In July 2009, petitioner commenced proceedings against respondent Patricia A. (hereinafter the mother) and respondent Steven A. (hereinafter the father) alleging that Michael A. (born in 2004) was a neglected child. In both proceedings, Family Court issued temporary orders placing the child in petitioner’s custody, followed shortly thereafter by modified temporary orders placing him in the custody of relatives. The mother and father subsequently consented to findings of neglect without admitting wrongdoing. After hearings on disposition and per*1231manency, the court approved permanency plans with the goal of reunification and continued the child’s temporary placement with the relatives until the next permanency hearing, which was set for July 2010.
In May 2010, petitioner made an ex parte application for another modification of the child’s placement, alleging that the relatives had asked to have him removed because they were overwhelmed by the demands of caring for him. Family Court signed an order to show cause that returned the child to petitioner’s custody pending a hearing five days later, and the child was moved to a foster home. At the hearing, the attorney for the child objected to the ex parte removal. The relatives did not appear, and the court continued the child’s temporary placement with petitioner.
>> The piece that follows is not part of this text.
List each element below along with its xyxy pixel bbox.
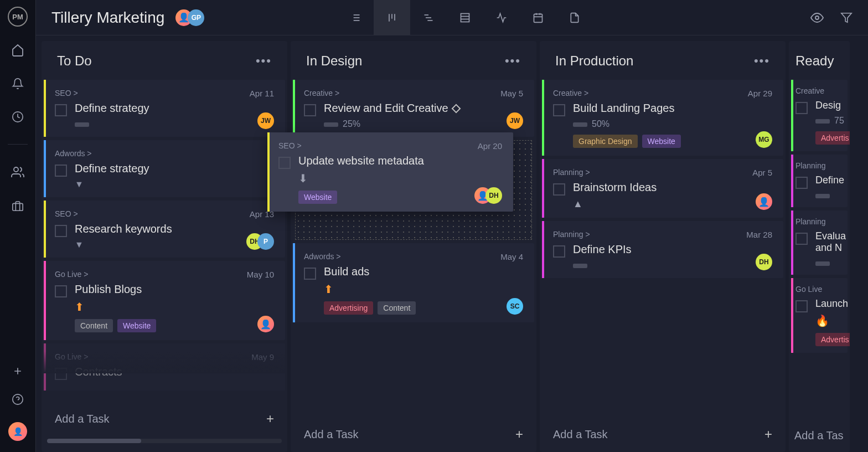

The attorney for the child now appeals from the order to show cause, contending that the representative of petitioner who made the application lacked personal knowledge of the circumstances and that no emergency justified the child’s ex parte removal. However, the challenged order was superseded five days later by the orders that continued the child’s placement with petitioner, from which no appeal was taken (see Matter of Darlene L., 38 AD3d 552, 554 [2007]). Further, all parties, including the attorney for the child, later consented to an order under which the child would remain in petitioner’s care until the beginning of the school year, and he has since been returned to respondents. Accordingly, the appeal is moot (see Matter of Shalyse WW., 63 AD3d 1193, 1196-1197 [2009], Iv denied 13 NY3d 704 [2009]; Matter of Joseph DD., 300 AD2d 760, 765 [2002], Iv denied 100 NY2d 504 [2003]; Matter of Joyce SS., 245 AD2d 962, 962 [1997]).
The attorney for the child asserts that the issues presented are novel, significant, likely to recur, and likely to evade review (see Matter of Hearst Corp. v Clyne, 50 NY2d 707, 714-715 [1980]). We find that the exception to the mootness doctrine is inapplicable. In light of Family Court’s “broad discretion” to make temporary emergency placement decisions (Matter of Damien X., 217 AD2d 762, 763 [1995]), and the fact that the hearing was appropriately scheduled to occur promptly thereafter, the issues presented are not sufficiently substantial to warrant the exception to the mootness doctrine (see Matter of Brenden O., 13 AD3d 779, 780 [2004]; compare Matter of Crystal AA., 271 AD2d 771, 771 [2000], Iv dismissed 95 NY2d 903 [2000]).
Rose, J.E, Lahtinen, Stein and McCarthy, JJ., concur. Ordered that the appeal is dismissed, as moot, without costs.